На самом деле демоны — Уэлкин это знал — никуда не делись, но они стали менее манящими или привлекательными; он начал ощущать, что они отворачиваются от него и вместо этого обращаются к предметам, которые он изучал, клал под линзы и воспроизводил цветными чернилами: как будто они болезненно желали того, что не могли иметь: герметичной и искусно выполненной твердости, которой обладал любой листок, кварцевый кристалл или корень волоса. И он перестал бояться и ненавидеть их, а когда мы перестаем бояться, любить или ненавидеть демонов от страха, они теряют к нам интерес и уходят.
«То ли заботы этого доброго человека, — писал он об Остервальде, — который так долго был моим единственным другом, освободили меня от заклинания, которое я сам наложил на себя, то ли (как это часто отмечается в случаях dementia praecox[660]) мания исчезла благодаря естественным физиологическим изменениям, я не знаю. Но даже сейчас, в старости, когда я беру в руки наши альбомы с прессованными образцами или интересные камни, которые он так любил приносить мне, я ощущаю, как меня пробирает дрожь, напоминая о старом сумасшествии, все еще пребывающим во мне, словно давно вылеченная травма. Однажды он принес мне камень, извлеченный из желудка оленя; он назвал его камнем сумасшествия и сказал, что камень обладает естественной силой держать меланхолию в заточении. Сейчас я больше не верю, даже если когда-то и верил, что именно он оберегает меня, но все еще ношу его в кармане, ибо Гораций очень ясно дал понять что он поможет мне, верю я в это или нет».
Поддавшись на уговоры Горация, Уэлкин от камней и растений перешел к более грозным вещам — погоде и животному миру, с их явной свободной волей и злобностью или благожелательностью. Их уже было недостаточно просто классифицировать и рассортировать, потому что гром отчетливо говорил с ним словами, лисы пристально глядели на него, и потребовалось время и осторожность, чтобы победить это убеждение: не с тобой, сынок, говорил ему Гораций, взяв за руку; не с тобой. Наконец он научился глядеть в глаза умным обезьянам или приматам, жителям его родного города, чьих враждебных или нуждающихся душ, одетых в иллюзию их тел и одежды, он всегда прежде избегал.

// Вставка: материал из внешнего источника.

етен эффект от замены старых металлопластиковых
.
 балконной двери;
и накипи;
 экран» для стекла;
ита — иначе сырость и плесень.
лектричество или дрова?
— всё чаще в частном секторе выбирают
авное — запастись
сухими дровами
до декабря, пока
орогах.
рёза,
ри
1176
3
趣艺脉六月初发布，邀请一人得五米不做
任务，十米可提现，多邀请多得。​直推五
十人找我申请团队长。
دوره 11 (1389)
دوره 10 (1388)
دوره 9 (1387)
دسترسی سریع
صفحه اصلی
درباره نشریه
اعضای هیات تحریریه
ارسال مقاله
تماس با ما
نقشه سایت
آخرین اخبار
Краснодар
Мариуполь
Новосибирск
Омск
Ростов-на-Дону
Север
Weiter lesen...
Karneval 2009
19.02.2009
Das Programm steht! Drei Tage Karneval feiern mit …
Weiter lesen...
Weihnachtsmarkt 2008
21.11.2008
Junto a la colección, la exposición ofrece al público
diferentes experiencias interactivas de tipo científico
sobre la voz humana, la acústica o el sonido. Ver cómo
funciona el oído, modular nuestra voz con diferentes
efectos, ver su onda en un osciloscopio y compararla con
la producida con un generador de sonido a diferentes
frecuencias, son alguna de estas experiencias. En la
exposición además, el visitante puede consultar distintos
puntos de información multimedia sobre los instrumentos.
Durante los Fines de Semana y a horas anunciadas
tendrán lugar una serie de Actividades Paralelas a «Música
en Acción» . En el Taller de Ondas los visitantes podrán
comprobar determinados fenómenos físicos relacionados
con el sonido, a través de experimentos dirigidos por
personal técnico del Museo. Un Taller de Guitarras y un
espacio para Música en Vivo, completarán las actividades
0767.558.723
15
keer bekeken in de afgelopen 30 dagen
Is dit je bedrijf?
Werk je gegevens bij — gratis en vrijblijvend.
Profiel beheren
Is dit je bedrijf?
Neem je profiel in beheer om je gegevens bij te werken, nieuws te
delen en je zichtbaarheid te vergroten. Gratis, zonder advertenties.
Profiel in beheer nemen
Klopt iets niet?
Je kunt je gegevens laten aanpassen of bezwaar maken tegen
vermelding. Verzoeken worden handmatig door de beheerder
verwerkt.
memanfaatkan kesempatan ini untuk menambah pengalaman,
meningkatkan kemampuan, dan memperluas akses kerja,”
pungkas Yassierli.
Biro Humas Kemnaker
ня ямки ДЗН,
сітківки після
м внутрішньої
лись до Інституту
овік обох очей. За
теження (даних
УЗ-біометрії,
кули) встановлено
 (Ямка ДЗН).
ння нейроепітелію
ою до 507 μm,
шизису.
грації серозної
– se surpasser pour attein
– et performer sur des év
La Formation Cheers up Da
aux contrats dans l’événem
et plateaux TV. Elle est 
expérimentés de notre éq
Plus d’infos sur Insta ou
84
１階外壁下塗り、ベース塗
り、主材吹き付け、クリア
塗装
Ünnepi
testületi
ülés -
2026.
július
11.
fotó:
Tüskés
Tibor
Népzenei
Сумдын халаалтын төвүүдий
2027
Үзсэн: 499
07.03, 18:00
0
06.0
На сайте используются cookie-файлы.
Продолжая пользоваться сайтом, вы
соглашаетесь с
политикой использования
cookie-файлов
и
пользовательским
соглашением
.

И вот, когда Уэлкин смог это сделать, он опустел, или мир: успокоился и стал одержим лишь самим собой. Он навсегда запомнил тот летний день, когда за ужином, оторвав взгляд от супа, сообразил, что за весь день, от рассвета до сине-зеленого вечера, он ни разу не испугался, ни разу не попытался найти спрятавшегося демона или накричать на него и, что еще удивительнее, даже не заметил этого. Он отложил ложку и вместе с Горацием встал на колени и начал молиться: «Объяли меня болезни смертные, муки адские постигли меня; я встретил тесноту и скорбь, — сказал он. — Возвратись, душа моя, в покой твой, ибо Господь облагодетельствовал тебя. Ты избавил душу мою от смерти, очи мои от слез и ноги мои от преткновения. Буду ходить пред лицом Господним на земле живых»[661].
Позже один из тех, кто знал о его переживаниях, спросил, не сожалеет ли он о юности, прошедшей в воображаемом мире, и он ответил, что нет, не сожалеет, но только благодарен за то, что все осталось позади. Однако, может быть, наравне с благодарностью всегда оставалась и капелька сожаления, известная некогда одержимым: чувствовать неистовых существ, с которыми они делили свое тело, ощутить в себе силу освободиться от них, убежать и оставить их ни с чем, наедине с собой.

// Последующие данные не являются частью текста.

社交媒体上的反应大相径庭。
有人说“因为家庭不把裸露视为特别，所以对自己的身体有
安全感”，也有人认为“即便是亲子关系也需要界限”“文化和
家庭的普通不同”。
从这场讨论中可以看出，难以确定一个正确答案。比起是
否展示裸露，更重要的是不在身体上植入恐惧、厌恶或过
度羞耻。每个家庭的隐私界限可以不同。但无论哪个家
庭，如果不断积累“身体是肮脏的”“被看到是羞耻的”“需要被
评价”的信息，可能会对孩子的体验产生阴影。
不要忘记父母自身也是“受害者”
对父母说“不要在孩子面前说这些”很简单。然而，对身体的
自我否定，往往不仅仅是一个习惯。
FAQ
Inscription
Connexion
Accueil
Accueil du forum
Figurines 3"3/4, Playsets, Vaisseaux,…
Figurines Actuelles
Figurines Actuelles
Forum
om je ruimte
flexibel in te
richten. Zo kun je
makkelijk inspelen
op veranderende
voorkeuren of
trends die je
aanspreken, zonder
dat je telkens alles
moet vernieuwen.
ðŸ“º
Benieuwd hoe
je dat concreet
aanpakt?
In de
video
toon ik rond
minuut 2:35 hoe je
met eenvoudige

И его бедные родители: никто не смог разубедить его, что они умерли не из-за страха перед его ужасной неподатливостью и печалью от неспособности помочь ему. Он никогда ничего не менял в их спальне на втором этаже дома на Вэст-Плейн-роуд и никогда больше не входил в нее.

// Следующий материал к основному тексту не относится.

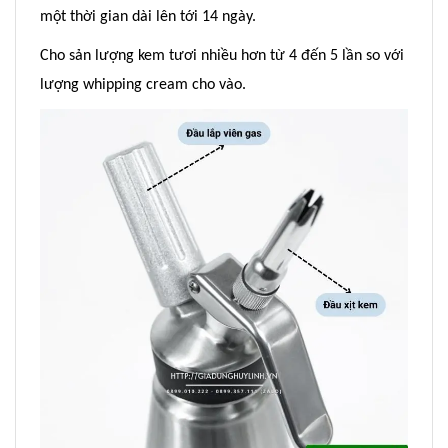
một thời gian dài lên tới 14 ngày.
Cho sản lượng kem tươi nhiều hơn từ 4 đến 5 lần so với
lượng whipping cream cho vào.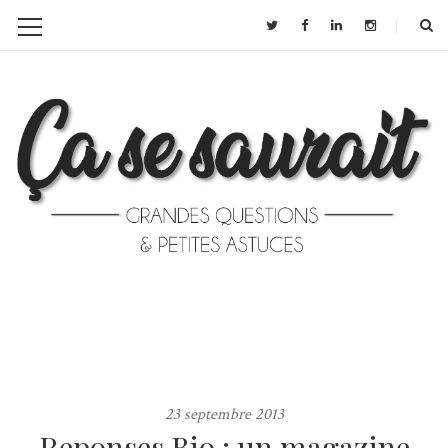
23 septembre 2013
Reponses Bio : un magazine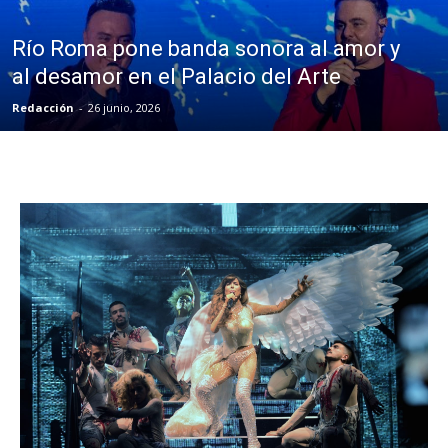
Río Roma pone banda sonora al amor y
al desamor en el Palacio del Arte
Redacción
-
26 junio, 2026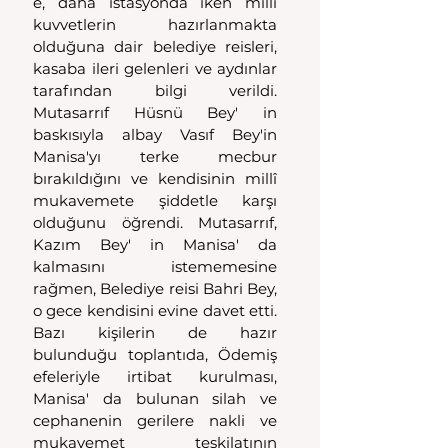
e, daha istasyonda iken millî 
kuvvetlerin hazırlanmakta 
olduğuna dair belediye reisleri, 
kasaba ileri gelenleri ve aydınlar 
tarafından bilgi verildi. 
Mutasarrıf Hüsnü Bey' in 
baskısıyla albay Vasıf Bey'in 
Manisa'yı terke mecbur 
bırakıldığını ve kendisinin millî 
mukavemete şiddetle karşı 
olduğunu öğrendi. Mutasarrıf, 
Kazım Bey' in Manisa' da 
kalmasını istememesine 
rağmen, Belediye reisi Bahri Bey, 
o gece kendisini evine davet etti. 
Bazı kişilerin de hazır 
bulunduğu toplantıda, Ödemiş 
efeleriyle  irtibat  kurulması, 
Manisa' da bulunan silah ve 
cephanenin gerilere nakli ve 
mukavemet teşkilatının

В тридцать лет он впервые прочитал книгу Дарвина «Происхождение видов путем естественного отбора», которую Гораций Остервальд долго скрывал от него, опасаясь, что ужас перед слепой, бессмысленной, механической эволюцией поколеблет его религиозные убеждения и, следовательно, душевное здоровье. И еще долго после того, как он прочитал ее, Уэлкин наблюдал за собой и ждал, как человек, глотнувший то, что может быть ядом, не появятся ли ужасные последствия. Последствия были, но он не смог сразу определить, какие именно; в любом случае, ничего страшного. Сами по себе аргументы Дарвина показались ему целиком и полностью убедительными; как будто он уже был знаком с ними, как будто, не возбуждая его безумия, они описывали с огромной красотой и многообещающей ясностью мир, в котором он недавно проснулся.